Nu [appellant] zijn vordering grondt op het tussen [geïntimeerde] en West Friese Jachtbouw overeengekomen zijn van een nacalculatieovereenkomst, terwijl [geïntimeerde] het bestaan van een overeenkomst met die inhoud gemotiveerd heeft betwist, zal het hof [appellant] op dit punt een bewijsopdracht geven.
3.6
[geïntimeerde] verweert zich met de stelling dat tussen hem en West Friese Jachtbouw een vaste prijs is overeengekomen voor de werkzaamheden aan het jacht, waarbij op basis van de werkelijk gemaakte kosten met een marge van maximaal 15% kon worden afgeweken. (Primair) op basis hiervan stelt [geïntimeerde] immers dat hij niets meer verschuldigd is aan West Friese Jachtbouw. Nu [appellant] de juistheid van de door [geïntimeerde] gestelde afspraak gemotiveerd betwist, zal het hof tevens [geïntimeerde] opdragen te bewijzen dat sprake was van de door hem gestelde afspraak.

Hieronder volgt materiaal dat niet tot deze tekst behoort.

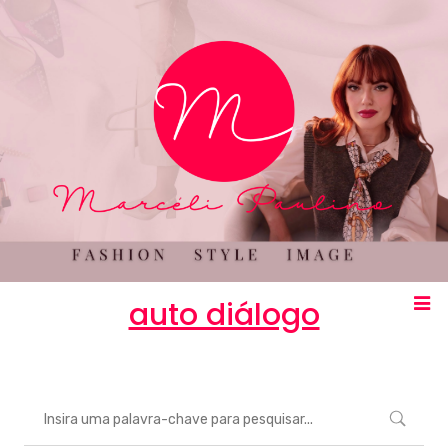
auto diálogo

Het hof overweegt hierbij nog dat de inhoud van hetgeen tussen partijen overeengekomen is, vastgesteld dient te worden aan de hand van de Haviltex-maatstaf, zodat van belang is hoe partijen hun gedragingen en verklaringen in de omstandigheden van het geval over en weer redelijkerwijs hebben mogen begrijpen. Daarbij kan mede van belang zijn dat partijen zich in verschillende talen hebben uitgedrukt, alsmede de talenkennis die zij over en weer van elkaar mochten verwachten.
3.7
In afwachting van de uitkomst van de getuigenverhoren – die gelijktijdig en gecombineerd dienen plaats te vinden - zal het hof elke nadere beslissing over betalingsverplichtingen van [geïntimeerde] aanhouden.
3.8
Het hof overweegt nog dat [appellant] bij gelegenheid van het pleidooi te kennen heeft gegeven dat grief 13 – waarin hij afgifte van bepaalde roerende zaken vordert – wordt ingetrokken. Deze grief behoeft derhalve geen bespreking meer.
3.9
Het hof zal elke nadere beslissing aanhouden.

4.Beslissing

Het hof:
draagt [appellant] op te bewijzen feiten en omstandigheden waaruit volgt:
dat tussen [geïntimeerde] en West Friese Jachtbouw met betrekking tot het uitvoeren van werkzaamheden aan het jacht ‘[Y]’, een nacalculatieovereenkomst is overeengekomen;
draagt [geïntimeerde] op te bewijzen feiten en omstandigheden waaruit volgt:
dat tussen hem en West Friese Jachtbouw een vaste prijs is overeengekomen voor de werkzaamheden aan het jacht ‘[Y]’, waarbij op basis van de werkelijk gemaakte kosten met een marge van maximaal 15% kon worden afgeweken;
beveelt dat een getuigenverhoor zal plaatshebben voor
mr. R.H. de Bock, daartoe als raadsheer-commissaris benoemd, in het Paleis van Justitie, Prinsengracht 436 te Amsterdam, op een nader te bepalen datum;
bepaalt dat de advocaten van zowel [appellant] als [geïntimeerde] daartoe uiterlijk op 29 mei 2012 schriftelijk aan het enquêtebureau van het hof, onder opgave van de te horen getuige(n), de verhinderdata van alle partijen, raadslieden en getuigen opgeeft in de maanden juni, juli, augustus en september 2012;
houdt elke nadere beslissing aan.
Dit arrest is gewezen door mrs. R.H. de Bock, C.C. Meijer en G.C.C. Lewin en in het openbaar uitgesproken op 1 mei 2012 door de rolraadsheer.